Commençons par énoncer une évidence : oui, il y a des risques potentiels à permettre aux gens de se rassembler dans les églises, les mosquées et les synagogues à un moment où une pandémie virale balaie la planète. Et oui, personne ne veut être responsable de la propagation d’une maladie mortelle. Cela dit, il semble que la rétrogradation de l’église à un statut “non essentiel”, alors que de nombreuses entreprises restent ouvertes, n’est pas seulement exagérée, mais c’est aussi une gifle insultante aux croyants. “L’isolement social ne doit pas signifier l’isolement spirituel”, soutiennent de plus en plus de fidèles américains.

Pas plus tard que la semaine dernière, un groupe de pasteurs, interdit de se rassembler pour Pâques, le jour le plus saint de l’année pour les chrétiens, a porté plainte contre le gouverneur de Californie, Gavin Newsom, pour avoir “criminalisé” les rassemblements religieux. Les avocats du groupe ont fait valoir que si les résidents de l’État le plus peuplé des États-Unis étaient autorisés à faire leurs achats au “supermarché Costco, au magasin local de marijuana ou d’alcools”, la même règle devrait également s’appliquer aux lieux de culte. Il est très difficile de contester ce raisonnement. Ne devrait-on pas faire confiance aux fidèles pour suivre les directives de distanciation sociale comme tout le monde ? Après tout, ce n’est pas parce qu’ils peuvent croire à une vie après la mort qu’ils sont pressés d’y aller voir.

Joy Pullmann✔ 11 h 45 - 16 avril 2020
@JoyPullmann
 
Vraie question: pourquoi les employés du restaurant peuvent-ils apporter de la nourriture à la fenêtre de ma voiture mais les pasteurs ne peuvent-ils pas m'apporter la communion à la fenêtre de ma voiture ?

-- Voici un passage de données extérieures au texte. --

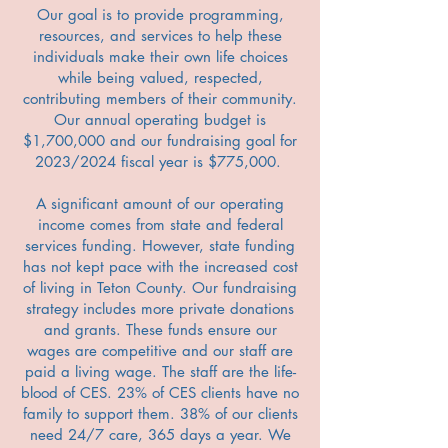
Our goal is to provide programming,
resources, and services to help these
individuals make their own life choices
while being valued, respected,
contributing members of their community.
Our annual operating budget is
$1,700,000 and our fundraising goal for
2023/2024 fiscal year is $775,000.
A significant amount of our operating
income comes from state and federal
services funding. However, state funding
has not kept pace with the increased cost
of living in Teton County. Our fundraising
strategy includes more private donations
and grants. These funds ensure our
wages are competitive and our staff are
paid a living wage. The staff are the life-
blood of CES. 23% of CES clients have no
family to support them. 38% of our clients
need 24/7 care, 365 days a year. We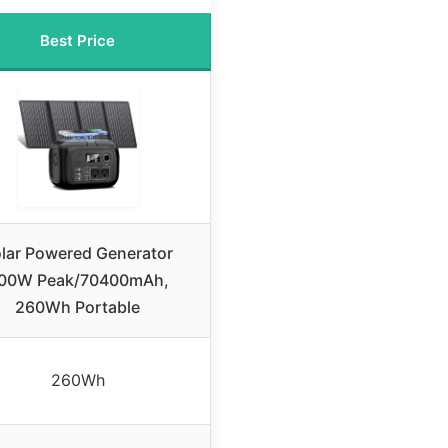
Best Price
lar Powered Generator
00W Peak/70400mAh,
260Wh Portable
260Wh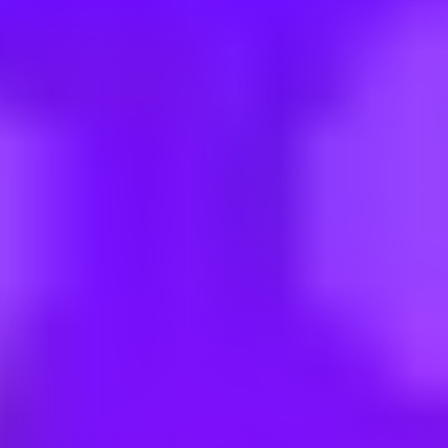
 Engineering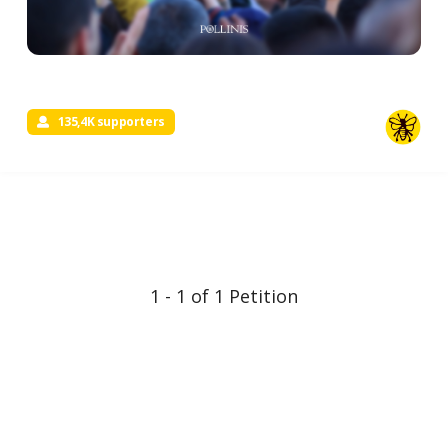
135,4K supporters
1 - 1 of 1 Petition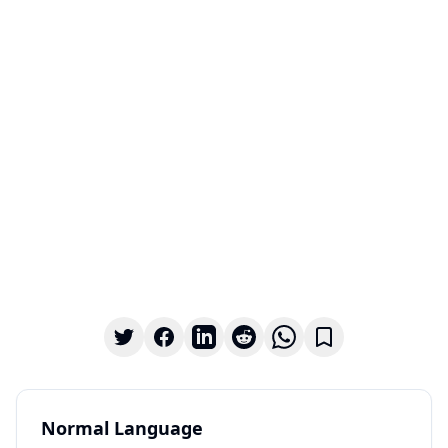
Normal Language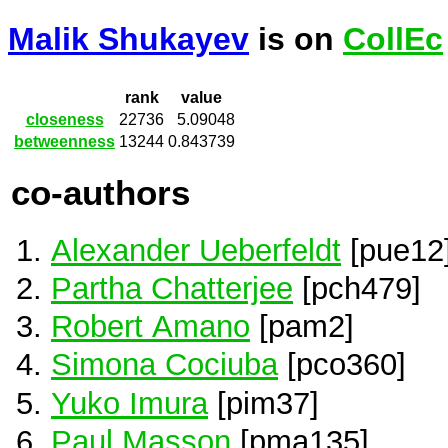
Malik Shukayev
is on
CollEc
rank
value
closeness
22736
5.09048
betweenness
13244
0.843739
co-authors
Alexander Ueberfeldt
[pue12
Partha Chatterjee
[pch479]
Robert Amano
[pam2]
Simona Cociuba
[pco360]
Yuko Imura
[pim37]
Paul Masson
[pma135]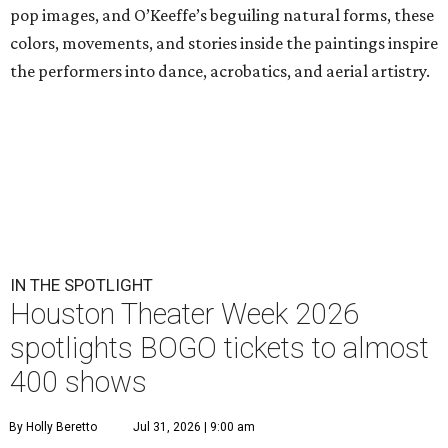
pop images, and O’Keeffe’s beguiling natural forms, these
colors, movements, and stories inside the paintings inspire
the performers into dance, acrobatics, and aerial artistry.
IN THE SPOTLIGHT
Houston Theater Week 2026
spotlights BOGO tickets to almost
400 shows
By Holly Beretto
Jul 31, 2026 | 9:00 am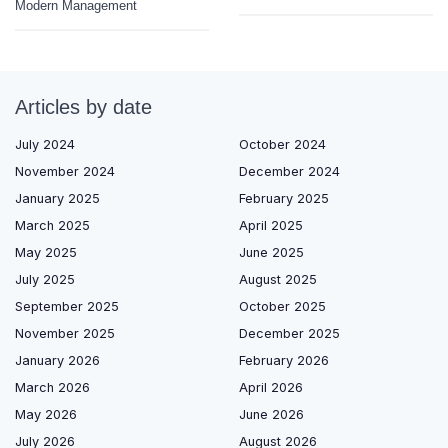
Modern Management
Articles by date
July 2024
October 2024
November 2024
December 2024
January 2025
February 2025
March 2025
April 2025
May 2025
June 2025
July 2025
August 2025
September 2025
October 2025
November 2025
December 2025
January 2026
February 2026
March 2026
April 2026
May 2026
June 2026
July 2026
August 2026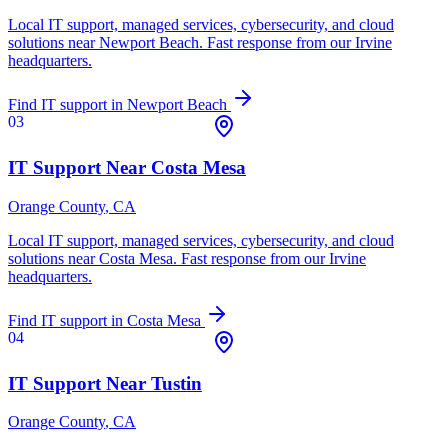
Local IT support, managed services, cybersecurity, and cloud
solutions near
Newport Beach
. Fast response from our Irvine
headquarters.
Find IT support in
Newport Beach
03
IT Support Near
Costa Mesa
Orange County
, CA
Local IT support, managed services, cybersecurity, and cloud
solutions near
Costa Mesa
. Fast response from our Irvine
headquarters.
Find IT support in
Costa Mesa
04
IT Support Near
Tustin
Orange County
, CA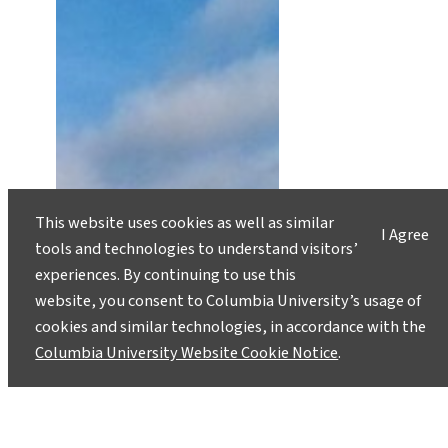
This website uses cookies as well as similar
I Agree
tools and technologies to understand visitors’
experiences. By continuing to use this
website, you consent to Columbia University’s usage of
cookies and similar technologies, in accordance with the
Columbia University Website Cookie Notice
.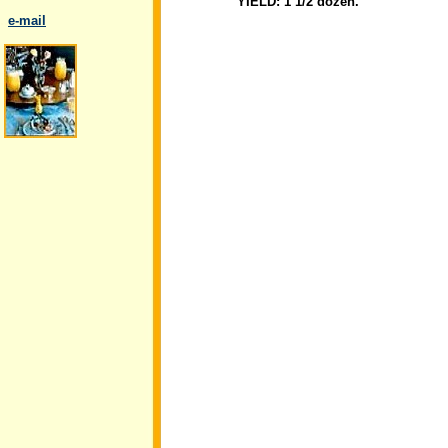
YIELD: 1 1/2 dozen.
..
e-mail
.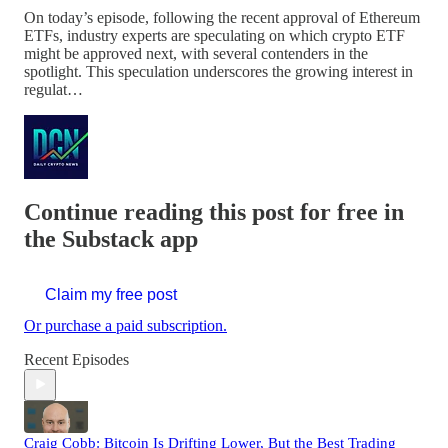
On today’s episode, following the recent approval of Ethereum
ETFs, industry experts are speculating on which crypto ETF
might be approved next, with several contenders in the
spotlight. This speculation underscores the growing interest in
regulat…
Continue reading this post for free in
the Substack app
Claim my free post
Or purchase a paid subscription.
Recent Episodes
Craig Cobb: Bitcoin Is Drifting Lower, But the Best Trading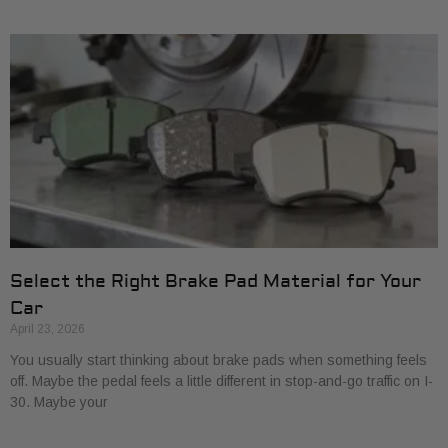
Select the Right Brake Pad Material for Your
Car
April 23, 2026
You usually start thinking about brake pads when something feels
off. Maybe the pedal feels a little different in stop-and-go traffic on I-
30. Maybe your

À l’autre bout du pays, le gouverneur du New Jersey, Phil Murphy, a déclaré dans une interview avec Tucker Carlson : “Je ne pensais pas à la Déclaration des droits lorsque nous [avons ordonné la fermeture des églises]… Les gens doivent rester éloignés les uns des autres .” Puis, dans un effort plutôt pathétique pour se distancier d’une répression impopulaire, Murphy a déclaré que les décisions sur ces questions étaient “au-dessus de mon niveau de salaire”. Cela soulève la question : qu’est-il advenu de la règle qui exige la “séparation de l’Église et de l’État ?” Ou est-ce seulement pertinent lorsque c’est l’église qui tente de porter atteinte au gouvernement, et non l’inverse ?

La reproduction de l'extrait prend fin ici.